Papst warnt vor technischem Fortschritt ohne Gott

In der Osternachtsmesse im Petersdom warnt Benedikt XVI. vor dem Verlust von Glauben und Werten - und nimmt als Zeichen der Hoffnung acht Erwachsene aus sieben Ländern mit Taufe und Kommunion in die Kirche auf.

Papst Benedikt XVI. hat im Petersdom in Rom gemeinsam mit tausenden Gläubigen die Osternachtsmesse gefeiert.
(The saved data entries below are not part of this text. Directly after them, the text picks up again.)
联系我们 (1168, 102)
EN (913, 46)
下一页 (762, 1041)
In seiner Predigt warnte er vor einem technischen Fortschritt ohne Unterscheidung zwischen Gut und Böse und rief zu einer Neubelebung des Glaubens auf. "Die Verdunkelung Gottes und der Werte sind die eigentliche Bedrohung unserer Existenz und der ganzen Welt", sagte der fast 85 Jahre alte Papst. Solange der Mensch den Unterschied zwischen Gut und Böse nicht erkenne, sei aller technischer Fortschritt stets auch eine Bedrohung für die Welt. Wahre Aufklärung bringe aber nicht der technische Fortschritt, sondern nur der Glaube, der dem Menschen das Licht Gottes zeige, so Benedikt.

Zwei Deutsche unter den neuen Katholiken

Benedikt bei der Taufe einer jungen Frau aus Deutschland (Foto: rtr)
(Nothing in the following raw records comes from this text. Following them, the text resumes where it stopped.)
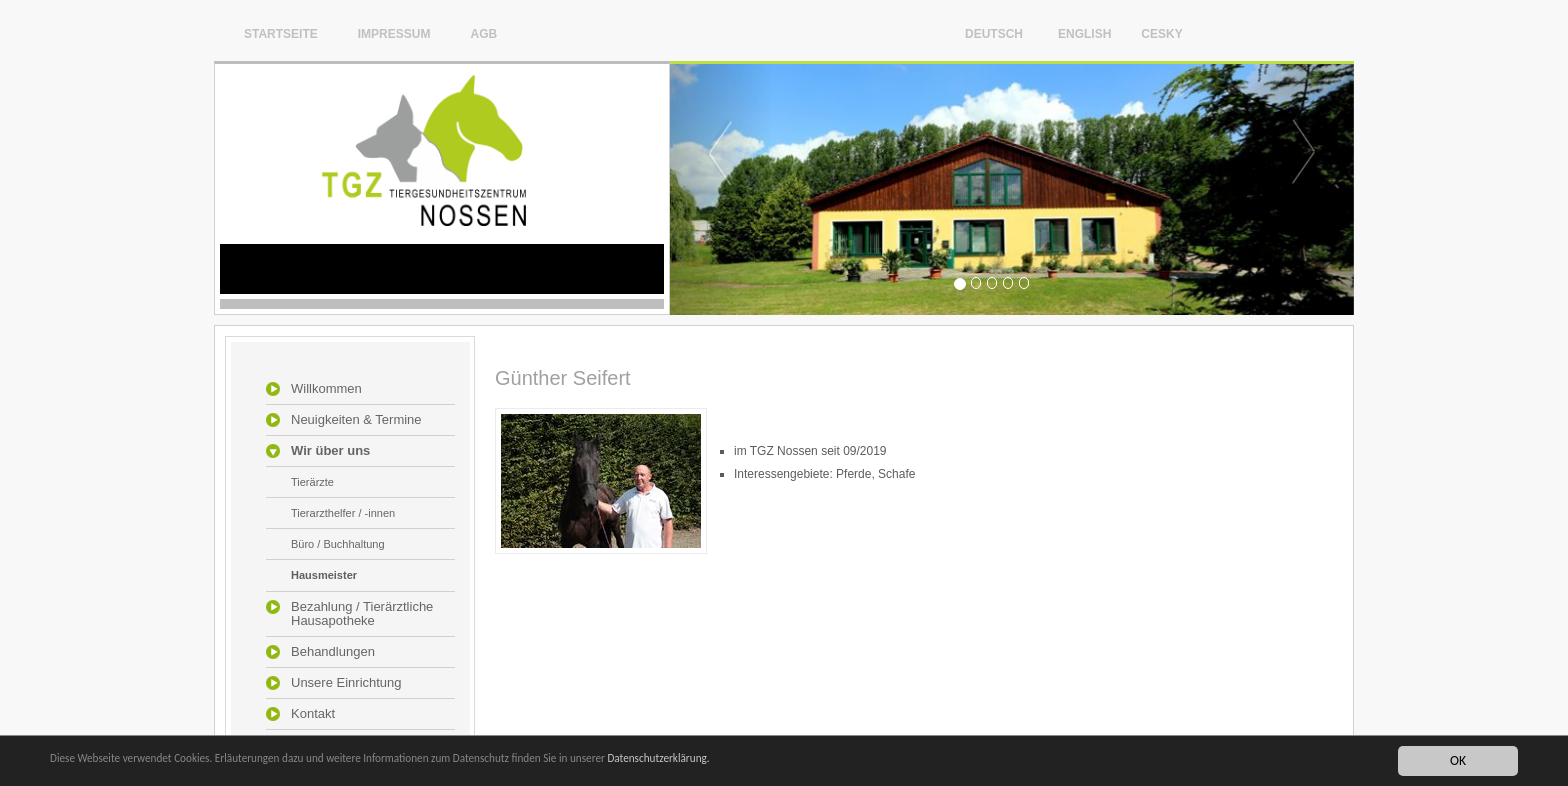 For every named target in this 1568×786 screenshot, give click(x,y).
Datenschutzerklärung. (789, 765)
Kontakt (313, 714)
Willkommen (326, 389)
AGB (483, 33)
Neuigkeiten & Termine (356, 420)
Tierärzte (312, 482)
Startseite (281, 33)
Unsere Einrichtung (346, 683)
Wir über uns (330, 451)
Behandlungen (333, 652)
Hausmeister (324, 575)
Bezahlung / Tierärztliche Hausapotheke (362, 614)
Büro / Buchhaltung (338, 544)
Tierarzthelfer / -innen (343, 513)
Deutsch (994, 33)
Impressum (394, 33)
Benedikt XVI. bei der Taufe einer jungen Frau aus Deutschland

Während der rund dreistündigen Feier nahm der Papst acht Erwachsene - unter ihnen zwei Deutsche - durch Taufe, erste heilige Kommunion und Firmung in die katholische Kirche auf. Die übrigen Frauen und Männer kommen aus Turkmenistan, Kamerun, Italien, Albanien, der Slowakei sowie den USA.

Den Höhepunkt der Osterfeierlichkeiten bildet am Sonntag die Messe auf dem Petersplatz. Dazu werden zehntausende Gläubige aus aller Welt erwartet. Im Anschluss wird das Kirchenoberhaupt den traditionellen Segen "Urbi et orbi" (Der Stadt und dem Erdkreis) erteilen. Zu Ostern feiern die Christen die Auferstehung Jesu nach seiner Kreuzigung.